Equivalence methods compare two strings and return a value of true or false according to whether the method deems those two strings to be, in some sense, equivalent. In terms of user-interface design, your application can be more forgiving of user inputs if it accepts equivalent strings instead of only exact matches. A simple example of equivalence is to treat ‘Tweetle-Beetle Battle’ the same as ‘TWEETLE BEETLE BATTLE’ despite the differences in case, and the replacement of a hyphen with a space in the second string.  

Word Stemming

Word stemming is a technique that reduces closely related words to a basic canonical form or ‘stem’. For example, the user inputs ‘swims’ and ‘swimming’ can be reduced to the basic stem ‘swim’ before performing an exact match against expected inputs. Stemming makes use of a suffix dictionary that contains lists of possible word endings. However, such a list is clearly language-dependent and even regional differences of the same language must be considered (for example, compare British spelling ‘standardise’ with American spelling ‘standardize’).

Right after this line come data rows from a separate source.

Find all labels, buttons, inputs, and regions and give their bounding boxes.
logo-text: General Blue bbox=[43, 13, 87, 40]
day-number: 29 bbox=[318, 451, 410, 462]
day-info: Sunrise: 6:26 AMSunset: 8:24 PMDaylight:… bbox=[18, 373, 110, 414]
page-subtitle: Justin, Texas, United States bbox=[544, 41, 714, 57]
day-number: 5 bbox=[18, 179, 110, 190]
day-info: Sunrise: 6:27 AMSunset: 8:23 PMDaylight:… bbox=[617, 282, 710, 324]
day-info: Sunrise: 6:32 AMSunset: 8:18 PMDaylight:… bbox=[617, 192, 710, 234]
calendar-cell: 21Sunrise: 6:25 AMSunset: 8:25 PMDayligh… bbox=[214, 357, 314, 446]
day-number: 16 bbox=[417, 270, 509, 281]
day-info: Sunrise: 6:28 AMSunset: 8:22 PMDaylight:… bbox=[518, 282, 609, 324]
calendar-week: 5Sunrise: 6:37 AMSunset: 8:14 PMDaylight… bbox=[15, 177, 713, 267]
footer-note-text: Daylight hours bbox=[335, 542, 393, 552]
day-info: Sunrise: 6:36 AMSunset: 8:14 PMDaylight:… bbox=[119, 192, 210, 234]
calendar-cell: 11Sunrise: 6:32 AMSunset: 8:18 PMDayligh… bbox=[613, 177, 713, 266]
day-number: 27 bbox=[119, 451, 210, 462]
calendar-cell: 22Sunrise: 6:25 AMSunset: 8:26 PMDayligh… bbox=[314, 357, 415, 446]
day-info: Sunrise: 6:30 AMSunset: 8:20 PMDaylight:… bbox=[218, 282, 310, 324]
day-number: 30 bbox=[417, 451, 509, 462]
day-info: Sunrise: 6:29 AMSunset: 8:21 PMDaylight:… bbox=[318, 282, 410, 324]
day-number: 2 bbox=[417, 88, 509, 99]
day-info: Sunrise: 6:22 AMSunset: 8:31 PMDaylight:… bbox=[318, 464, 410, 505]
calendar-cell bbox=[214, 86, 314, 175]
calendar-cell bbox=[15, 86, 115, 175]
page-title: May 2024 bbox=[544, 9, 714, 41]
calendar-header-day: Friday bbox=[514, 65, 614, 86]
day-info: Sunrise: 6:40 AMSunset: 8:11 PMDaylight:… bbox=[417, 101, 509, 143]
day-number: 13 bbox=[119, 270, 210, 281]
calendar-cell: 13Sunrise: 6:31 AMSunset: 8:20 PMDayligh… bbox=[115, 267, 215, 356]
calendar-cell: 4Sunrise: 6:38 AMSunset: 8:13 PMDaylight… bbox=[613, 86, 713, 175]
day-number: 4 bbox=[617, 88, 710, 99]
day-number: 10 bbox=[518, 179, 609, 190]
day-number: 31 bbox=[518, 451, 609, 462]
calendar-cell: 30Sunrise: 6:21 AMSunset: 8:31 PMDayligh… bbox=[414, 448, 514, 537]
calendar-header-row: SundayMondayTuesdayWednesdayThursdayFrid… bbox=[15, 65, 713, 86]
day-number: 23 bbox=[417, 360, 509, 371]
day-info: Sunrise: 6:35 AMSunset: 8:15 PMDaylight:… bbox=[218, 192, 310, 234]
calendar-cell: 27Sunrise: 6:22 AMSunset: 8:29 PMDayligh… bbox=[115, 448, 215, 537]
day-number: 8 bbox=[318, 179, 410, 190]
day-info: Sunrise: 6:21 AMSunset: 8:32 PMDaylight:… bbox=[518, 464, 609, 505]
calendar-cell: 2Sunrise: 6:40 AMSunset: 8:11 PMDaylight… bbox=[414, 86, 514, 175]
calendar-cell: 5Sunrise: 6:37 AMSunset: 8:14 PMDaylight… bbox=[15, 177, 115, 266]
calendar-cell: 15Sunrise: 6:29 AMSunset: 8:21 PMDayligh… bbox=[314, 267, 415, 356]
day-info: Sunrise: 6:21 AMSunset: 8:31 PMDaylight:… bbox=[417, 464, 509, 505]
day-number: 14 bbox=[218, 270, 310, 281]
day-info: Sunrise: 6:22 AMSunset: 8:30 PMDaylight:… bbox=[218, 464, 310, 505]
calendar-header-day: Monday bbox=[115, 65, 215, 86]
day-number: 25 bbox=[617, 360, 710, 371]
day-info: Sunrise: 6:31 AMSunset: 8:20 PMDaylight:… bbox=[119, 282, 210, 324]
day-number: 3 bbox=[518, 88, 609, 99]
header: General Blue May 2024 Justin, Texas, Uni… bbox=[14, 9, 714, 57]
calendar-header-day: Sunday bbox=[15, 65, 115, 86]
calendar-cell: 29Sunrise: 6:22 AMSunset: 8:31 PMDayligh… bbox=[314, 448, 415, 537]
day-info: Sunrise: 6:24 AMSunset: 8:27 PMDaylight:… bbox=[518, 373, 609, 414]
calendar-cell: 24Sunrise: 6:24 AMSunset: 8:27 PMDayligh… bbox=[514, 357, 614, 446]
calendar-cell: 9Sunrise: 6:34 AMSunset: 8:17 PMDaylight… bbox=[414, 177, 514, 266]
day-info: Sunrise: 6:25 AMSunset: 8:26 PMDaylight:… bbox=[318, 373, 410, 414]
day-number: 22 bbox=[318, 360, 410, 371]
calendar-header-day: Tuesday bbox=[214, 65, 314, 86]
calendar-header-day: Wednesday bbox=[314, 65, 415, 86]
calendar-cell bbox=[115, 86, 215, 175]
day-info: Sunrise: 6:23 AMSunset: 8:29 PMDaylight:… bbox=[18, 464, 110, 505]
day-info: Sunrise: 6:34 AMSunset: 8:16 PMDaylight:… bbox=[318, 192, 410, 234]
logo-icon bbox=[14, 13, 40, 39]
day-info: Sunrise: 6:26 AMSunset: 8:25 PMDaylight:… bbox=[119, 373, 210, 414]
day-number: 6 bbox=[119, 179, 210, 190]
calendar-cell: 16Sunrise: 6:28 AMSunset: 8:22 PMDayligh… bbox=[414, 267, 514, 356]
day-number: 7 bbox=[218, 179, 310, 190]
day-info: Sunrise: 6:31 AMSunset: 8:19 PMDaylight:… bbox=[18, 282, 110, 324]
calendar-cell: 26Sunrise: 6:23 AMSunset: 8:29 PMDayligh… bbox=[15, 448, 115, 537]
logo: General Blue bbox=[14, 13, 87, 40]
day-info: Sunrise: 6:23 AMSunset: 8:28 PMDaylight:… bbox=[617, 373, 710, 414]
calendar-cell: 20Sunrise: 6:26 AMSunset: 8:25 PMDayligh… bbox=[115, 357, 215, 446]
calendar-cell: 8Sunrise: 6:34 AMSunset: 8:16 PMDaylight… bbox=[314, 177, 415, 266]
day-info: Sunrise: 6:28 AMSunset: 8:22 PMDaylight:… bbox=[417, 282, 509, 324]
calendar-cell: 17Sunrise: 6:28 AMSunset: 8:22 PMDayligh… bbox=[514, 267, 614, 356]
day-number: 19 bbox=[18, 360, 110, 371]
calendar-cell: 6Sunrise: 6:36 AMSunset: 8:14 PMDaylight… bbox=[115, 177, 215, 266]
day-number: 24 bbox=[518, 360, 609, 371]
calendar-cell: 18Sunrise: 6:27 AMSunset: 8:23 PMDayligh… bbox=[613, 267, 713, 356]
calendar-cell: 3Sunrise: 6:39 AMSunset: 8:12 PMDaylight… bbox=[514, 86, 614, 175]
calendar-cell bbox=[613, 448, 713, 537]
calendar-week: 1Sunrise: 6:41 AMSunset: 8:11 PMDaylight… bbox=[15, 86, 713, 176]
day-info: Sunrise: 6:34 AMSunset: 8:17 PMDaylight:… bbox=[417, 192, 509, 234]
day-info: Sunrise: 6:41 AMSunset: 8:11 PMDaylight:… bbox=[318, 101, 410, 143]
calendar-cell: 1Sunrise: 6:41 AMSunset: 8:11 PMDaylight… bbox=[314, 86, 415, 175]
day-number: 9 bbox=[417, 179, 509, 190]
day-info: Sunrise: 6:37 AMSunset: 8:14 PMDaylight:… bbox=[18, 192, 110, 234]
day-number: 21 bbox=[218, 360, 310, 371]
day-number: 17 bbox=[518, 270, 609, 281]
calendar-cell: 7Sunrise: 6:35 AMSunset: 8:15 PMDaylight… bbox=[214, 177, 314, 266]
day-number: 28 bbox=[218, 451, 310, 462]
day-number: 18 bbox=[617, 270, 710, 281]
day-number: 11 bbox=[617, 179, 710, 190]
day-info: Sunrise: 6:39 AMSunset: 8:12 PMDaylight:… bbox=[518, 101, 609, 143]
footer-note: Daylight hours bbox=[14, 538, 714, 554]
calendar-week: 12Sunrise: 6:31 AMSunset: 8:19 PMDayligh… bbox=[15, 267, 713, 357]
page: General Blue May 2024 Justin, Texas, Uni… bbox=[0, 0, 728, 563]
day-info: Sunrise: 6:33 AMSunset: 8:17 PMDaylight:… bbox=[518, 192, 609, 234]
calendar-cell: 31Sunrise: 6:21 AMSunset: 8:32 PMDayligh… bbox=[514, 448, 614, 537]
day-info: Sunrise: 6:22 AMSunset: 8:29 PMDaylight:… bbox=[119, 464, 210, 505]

Also, not all languages lend themselves to such treatment, although it has been demonstrated for most languages of the Indo-European family (which includes Latin-based and Germanic languages).

Deriving stemming algorithms is a difficult, time-consuming and error-prone activity. Therefore, for application building, I can only recommend using tools such as Snowball, with its suite of existing stemming algorithms for many languages.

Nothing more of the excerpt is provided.